» PROBLEM REQUIREMENTS: The lines to return are those from the line holding "august 2026 pe Netflix" through the last line of the entries below, both included, written exactly and without pictures.

Collected data:

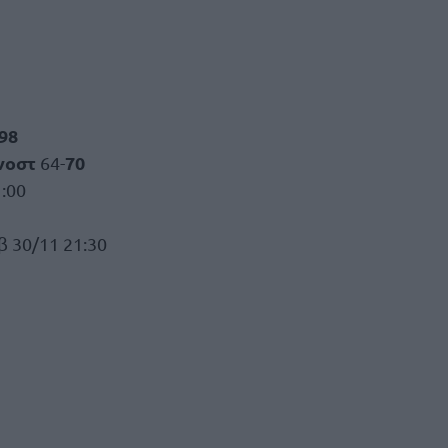
98
νοστ
70
64-
:00
 30/11 21:30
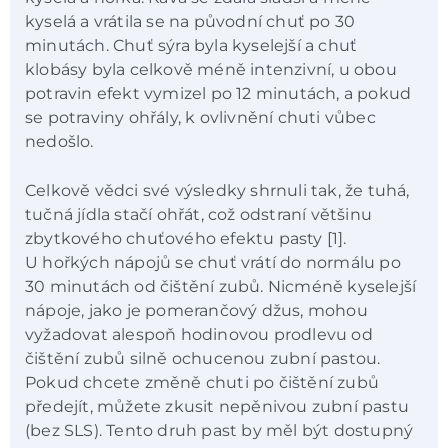
kyselá a vrátila se na původní chuť po 30
minutách. Chuť sýra byla kyselejší a chuť
klobásy byla celkově méně intenzivní, u obou
potravin efekt vymizel po 12 minutách, a pokud
se potraviny ohřály, k ovlivnění chuti vůbec
nedošlo.
Celkově vědci své výsledky shrnuli tak, že tuhá,
tučná jídla stačí ohřát, což odstraní většinu
zbytkového chuťového efektu pasty [1].
U hořkých nápojů se chuť vrátí do normálu po
30 minutách od čištění zubů. Nicméně kyselejší
nápoje, jako je pomerančový džus, mohou
vyžadovat alespoň hodinovou prodlevu od
čištění zubů silně ochucenou zubní pastou.
Pokud chcete změně chuti po čištění zubů
předejít, můžete zkusit nepěnivou zubní pastu
(bez SLS). Tento druh past by měl být dostupný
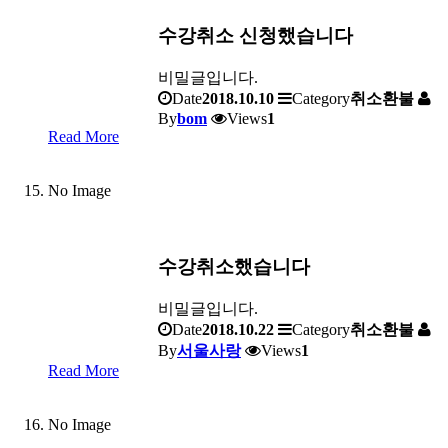
수강취소 신청했습니다
비밀글입니다.
Date
2018.10.10
Category
취소환불
By
bom
Views
1
Read More
No Image
수강취소했습니다
비밀글입니다.
Date
2018.10.22
Category
취소환불
By
서울사랑
Views
1
Read More
No Image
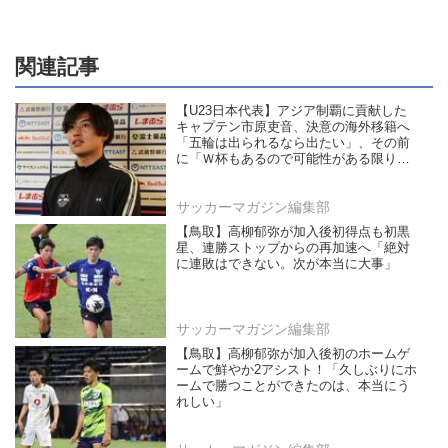
関連記事
【U23日本代表】アジア制覇に貢献した
キャプテン市原吏音、決意の海外移籍へ
「五輪は出られるなら出たい」、その前
に「Ｗ杯もあるので可能性がある限り目
指していきたい！」
サッカーマガジン編集部
【鳥取】高柳郁弥が加入後初得点も初黒
星、連勝ストップからの再加速へ「絶対
に連敗はできない。次が本当に大事」
サッカーマガジン編集部
【鳥取】高柳郁弥が加入後初のホームゲ
ームで鮮やか2アシスト！「久しぶりにホ
ームで勝つことができたのは、本当にう
れしい」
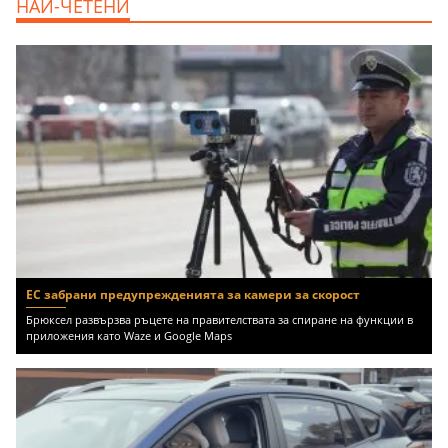
НАЙ-ЧЕТЕНИ
Бургас област, к.к.Слънчев Бряг, 65500
EUR
ЕС забрани предупрежденията за камери за скорост
Брюксел развързва ръцете на правителствата за спиране на функции в
приложения като Waze и Google Maps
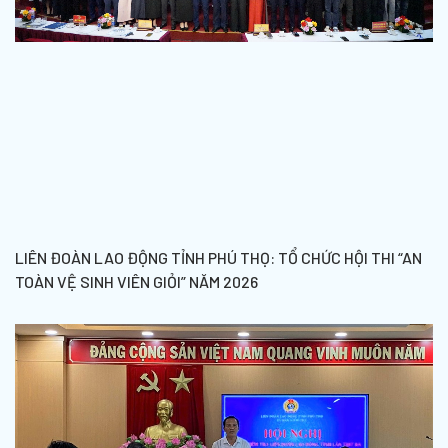
LIÊN ĐOÀN LAO ĐỘNG TỈNH PHÚ THỌ: TỔ CHỨC HỘI THI “AN
TOÀN VỆ SINH VIÊN GIỎI” NĂM 2026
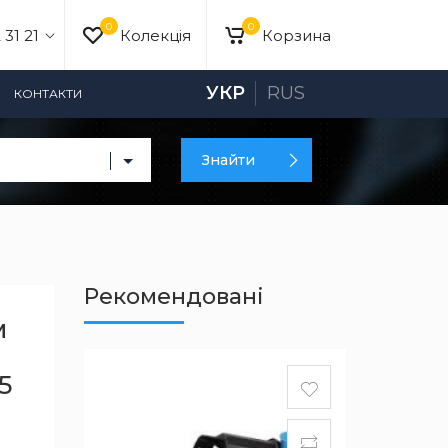
0
0
 31 21
Колекція
Корзина
УКР
RUS
КОНТАКТИ
Знайти
Рекомендовані
м
5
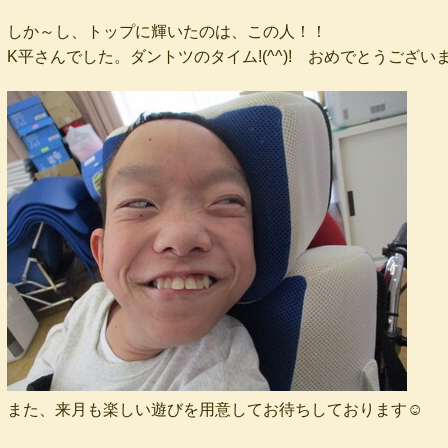
しか～し、トップに輝いたのは、この人！！
K平さんでした。ダントツのタイム!(^^)! おめでとうござい
また、来月も楽しい遊びを用意してお待ちしております☺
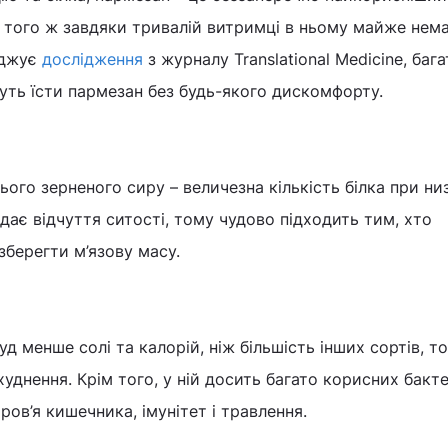
 До того ж завдяки тривалій витримці в ньому майже нем
рджує
дослідження
з журналу Translational Medicine, баг
уть їсти пармезан без будь-якого дискомфорту.
ого зерненого сиру – величезна кількість білка при ни
 дає відчуття ситості, тому чудово підходить тим, хто
зберегти м’язову масу.
д менше солі та калорій, ніж більшість інших сортів, т
днення. Крім того, у ній досить багато корисних бактер
ов’я кишечника, імунітет і травлення.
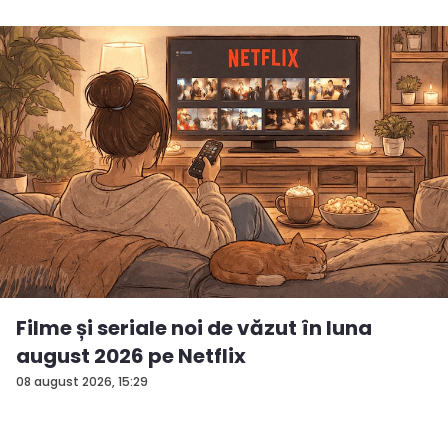
Filme și seriale noi de văzut în luna
august 2026 pe Netflix
08 august 2026, 15:29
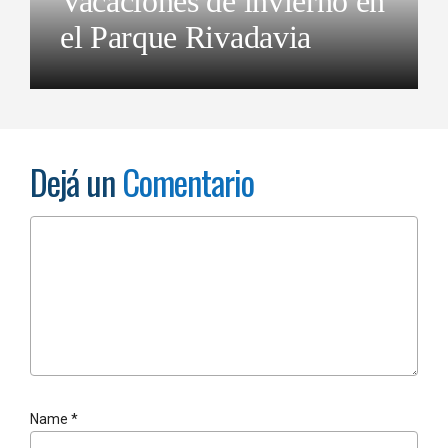
Vacaciones de invierno en
el Parque Rivadavia
Dejá un
Comentario
Name
*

» RESPONSE TO THIS TASK:
august 2026 pe Netflix
08 august 2026, 15:29
Vacaciones de invierno en
el Parque Rivadavia
Dejá un
Comentario
Name
*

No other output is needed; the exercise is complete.